遺族の言葉を毎日忘れず暮らせるだろうか

2023/10/18

いろんな授業のなかで、

よく言わせていただくことがある。

 

子どもを亡くした遺族に、

より寄り添いたい思いで

「私にも同じ年ごろの子どもがいますので

親御さんの気持ちはよくわかります」

ということは、

言わないほうがいいと思うこと。

 

そこは一見、共通項のようでも、そうではないので、

それよりも、

相手のつらさを察しつつ

プロとして最善を尽くしてくれるほうが

余程いいと思う、ということを

きょうは葬儀業の方たちを対象に話した。

 

そしたら、最後に質問を受けた。

通学中の事故で女の子を亡くされたご遺族に、

「私も同じ年頃の娘がいる父親です」ということを

言った、という人からの質問。

 

そのご遺族から、こんな言葉をかけられたという。

「娘さんを大切に。
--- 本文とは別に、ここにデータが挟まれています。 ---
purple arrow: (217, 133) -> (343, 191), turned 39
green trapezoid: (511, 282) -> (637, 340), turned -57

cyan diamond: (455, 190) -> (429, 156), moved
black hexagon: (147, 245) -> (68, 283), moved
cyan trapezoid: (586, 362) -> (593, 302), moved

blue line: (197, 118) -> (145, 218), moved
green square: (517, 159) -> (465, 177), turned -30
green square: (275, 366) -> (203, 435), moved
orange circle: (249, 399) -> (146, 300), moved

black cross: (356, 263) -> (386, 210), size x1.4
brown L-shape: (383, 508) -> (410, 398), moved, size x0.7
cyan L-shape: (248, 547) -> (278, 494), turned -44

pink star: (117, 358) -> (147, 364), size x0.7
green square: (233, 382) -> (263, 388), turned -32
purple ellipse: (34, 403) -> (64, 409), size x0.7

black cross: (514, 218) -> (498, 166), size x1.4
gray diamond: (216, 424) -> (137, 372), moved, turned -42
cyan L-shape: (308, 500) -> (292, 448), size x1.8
朝、送り出すときには

声をかけてあげてください」

そう言ってもらったが

気分を害されていただろうか?と。

 

私は、そのご遺族は、心の広い人だと思った。

そして胸が詰まった。

で質問者に尋ねた。

少しキツい口調だったかもしれない。

 

「あなたは、そのご遺族が言われたように

毎朝、必ず、娘さんに声をかけてきましたか?」

返ってきた言葉は、

「はい」。

 

あーー、良かったと思った。

あなたは素晴らしい、とも思った。

 

普通の暮らしのなかで

毎朝、毎朝、この子がいてくれることが

かけがえのないことで、失ってはいけない

と肝に銘じるように暮らし続けること

できないと思う。

 

でも、やさしい言葉をくれたご遺族の側は、

毎朝、毎朝、わが子がいない淋しさに

打ちひしがれて暮らしていく。

そんな辛く厳しい立場の人が

絞り出すように言ってくれた言葉を

心に刻んで暮らしていく人であるなら

子どもを亡くした親に、何を言っても大丈夫だろう。

同じ立場でなくても

対等な対話ができるだろう、と思った。